La quercia, che intanto continuava a crescere, sentì che le sue radici si erano staccate dalla terra. «È giusto così, è il meglio che possa accadere! – commentò. – Ora non c’è più nulla che mi trattiene! Posso volare in cielo, nel fulgore e nello splendore! E ho con me tutti i miei cari. Grandi e piccoli. Tutti quanti, tutti!».
Questo fu il sogno della vecchia quercia. E mentre così sognava, un uragano spaventoso si scatenò in mare e sulla terra, nella notte santa di Natale. Il mare rovesciò grosse onde sulla spiaggia, e l’albero scricchiolò, si schiantò e si sradicò proprio nel momento in cui stava sognando che le radici si erano liberate.
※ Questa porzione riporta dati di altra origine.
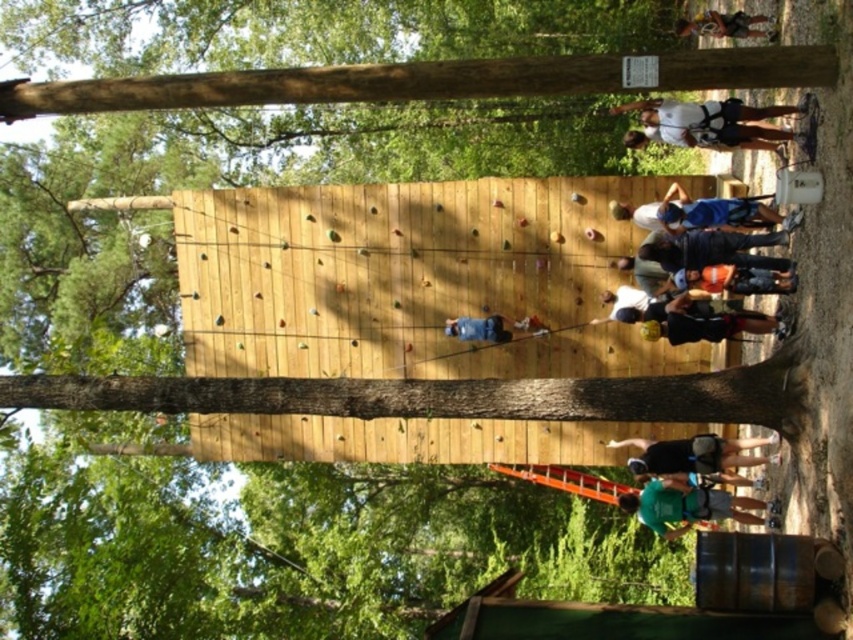 You are a photographer standing at the base of the climbing wall. You want to capture a photo of the two climbers wearing the white matte shirt at upper right and dark blue shirt at upper right. Which climber should you adjust your camera to focus on first if you want to capture them from left to right in the photo?

You should focus on the white matte shirt at upper right first because it is positioned to the left of the dark blue shirt at upper right, so capturing them left to right would start with the white one.

You are standing at the base of the climbing wall and want to reach the top. You notice two points marked on the wall. The first point is at coordinates point (685, 317) and the second is at point (729, 33). Which point is closer to you as you face the climbing wall?

Point (685, 317) is in front of point (729, 33), so the first point is closer to you as you face the climbing wall. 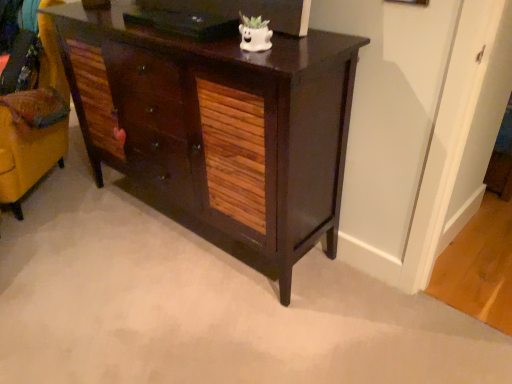 Question: From a real-world perspective, is dark wood cabinet at center physically above velvet yellow swivel chair at left?

Choices:
 (A) no
 (B) yes

Answer: (B)

Question: From the image's perspective, does dark wood cabinet at center appear higher than velvet yellow swivel chair at left?

Choices:
 (A) no
 (B) yes

Answer: (A)

Question: Is dark wood cabinet at center smaller than velvet yellow swivel chair at left?

Choices:
 (A) yes
 (B) no

Answer: (B)

Question: Is dark wood cabinet at center thinner than velvet yellow swivel chair at left?

Choices:
 (A) no
 (B) yes

Answer: (B)

Question: Is dark wood cabinet at center to the right of velvet yellow swivel chair at left from the viewer's perspective?

Choices:
 (A) no
 (B) yes

Answer: (B)

Question: Is dark wood cabinet at center at the left side of velvet yellow swivel chair at left?

Choices:
 (A) no
 (B) yes

Answer: (A)

Question: From a real-world perspective, is velvet yellow swivel chair at left below dark wood cabinet at center?

Choices:
 (A) yes
 (B) no

Answer: (A)

Question: Is velvet yellow swivel chair at left bigger than dark wood cabinet at center?

Choices:
 (A) yes
 (B) no

Answer: (B)

Question: Considering the relative sizes of velvet yellow swivel chair at left and dark wood cabinet at center in the image provided, is velvet yellow swivel chair at left thinner than dark wood cabinet at center?

Choices:
 (A) no
 (B) yes

Answer: (A)

Question: Does velvet yellow swivel chair at left have a smaller size compared to dark wood cabinet at center?

Choices:
 (A) yes
 (B) no

Answer: (A)

Question: Does velvet yellow swivel chair at left have a lesser height compared to dark wood cabinet at center?

Choices:
 (A) yes
 (B) no

Answer: (B)

Question: Is velvet yellow swivel chair at left behind dark wood cabinet at center?

Choices:
 (A) yes
 (B) no

Answer: (A)

Question: Do you think dark wood cabinet at center is within velvet yellow swivel chair at left, or outside of it?

Choices:
 (A) outside
 (B) inside

Answer: (A) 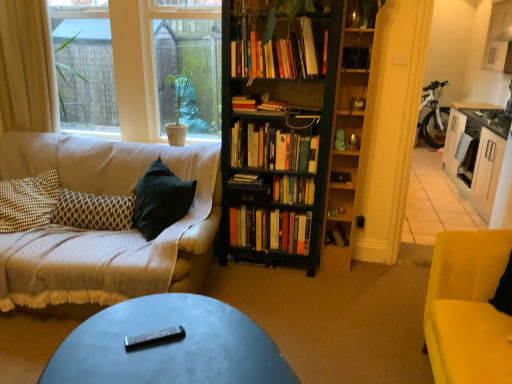 Question: Choose the correct answer: Is black wooden bookcase at center inside white fabric curtain at left or outside it?

Choices:
 (A) outside
 (B) inside

Answer: (A)

Question: Is black wooden bookcase at center taller or shorter than white fabric curtain at left?

Choices:
 (A) tall
 (B) short

Answer: (A)

Question: Estimate the real-world distances between objects in this image. Which object is farther from the black wooden bookcase at center?

Choices:
 (A) patterned fabric pillow at left
 (B) clear glass window screen at upper left
 (C) green matte plant at upper center
 (D) wooden cabinet at right
 (E) white fabric curtain at left

Answer: (D)

Question: Estimate the real-world distances between objects in this image. Which object is farther from the hardcover books at center, acting as the seventh book starting from the top?

Choices:
 (A) wooden shelf at right
 (B) black wooden bookcase at center
 (C) clear glass window screen at upper left
 (D) hardcover books at center, the 8th book ordered from the bottom
 (E) patterned fabric pillow at left

Answer: (C) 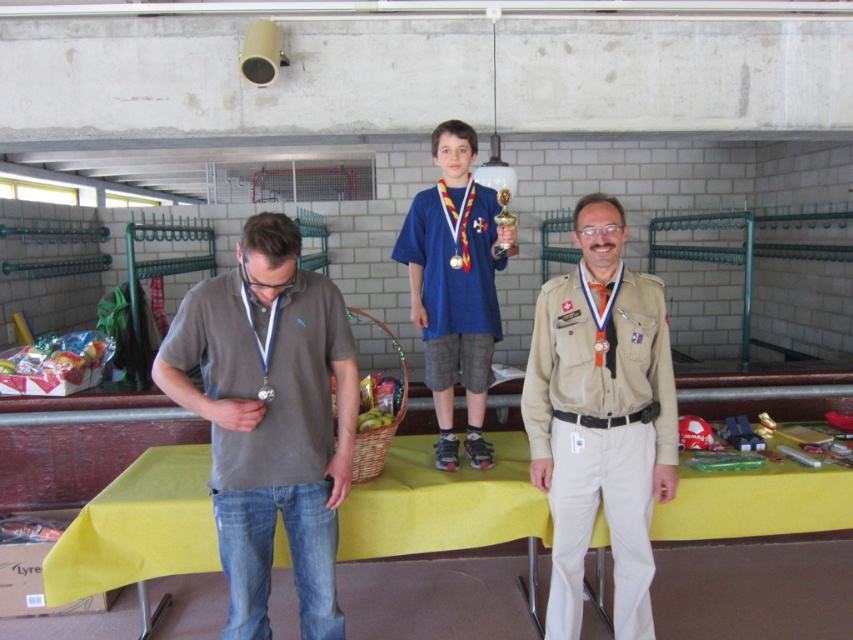 You are standing in the gymnasium and see two points marked on the wall. The first point is at coordinates point [405,225] and the second point is at point [460,260]. Which point is closer to you?

Point [405,225] is closer to you because it is further to the viewer than point [460,260].

You are a photographer positioned behind the table and want to capture both the tan uniform at center and the metallic silver medal at center in your shot. Which object will appear larger in your photo?

The tan uniform at center will appear larger in the photo because it is closer to the viewer than the metallic silver medal at center.

You are a photographer standing at the back of the gymnasium. You want to take a photo of the two people wearing the matte gray shirt at center and blue fabric shirt at center so that both are clearly visible in the frame. Given that your camera has a minimum focus distance of 30 inches, will you need to step forward or backward to ensure both are in focus?

The matte gray shirt at center and blue fabric shirt at center are 29.18 inches apart from each other. Since the distance between them is less than the camera minimum focus distance of 30 inches, you need to step forward to ensure both are in focus.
La quercia cadde. I suoi trecentosessantacinque anni furono allora pari all’unico giorno dell’Effimera.
Il mattino di Natale, quando spuntò il giorno, l’uragano s’era placato. Tutte le campane delle chiese suonarono a festa e da ogni camino, anche da quello più umile, si levò il fumo azzurrognolo come quello che nelle feste dei druidi si levava dall’altare; era il fumo del sacrificio, del ringraziamento.
Il mare poco a poco si calmò, e a bordo di tutte le navi che avevano vittoriosamente lottato con la tempesta, tutte le bandiere furono spiegate, in segno di gioia e di festa.
«L’albero non c’è più! La vecchia quercia, il nostro segnale sulla costa! – dissero i marinai. – È caduta con la tempesta di questa notte. Chi potrà mai sostituirlo? Nessuno».
Questo fu il breve, ma accorato discorso funebre che fecero sulle sue spoglie. L’albero giaceva disteso sulla coltre di neve che copriva la spiaggia; sopra di esso risuonò il canto che veniva dalla nave, quello sulla gioia del Natale, il canto della redenzione degli uomini in Dio, nella vita eterna.
Cantate schiere dei templi di Dio!
Alleluia, alleluia!
Questa gioia è senza uguali!
Alleluia, Alleluia!
Così diceva l’antico canto, e ogni marinaio sulle navi, cantandolo, si sentiva sollevare nella sua preghiera, proprio come la vecchia quercia si era sentita innalzare nel suo ultimo magnifico sogno della notte di Natale.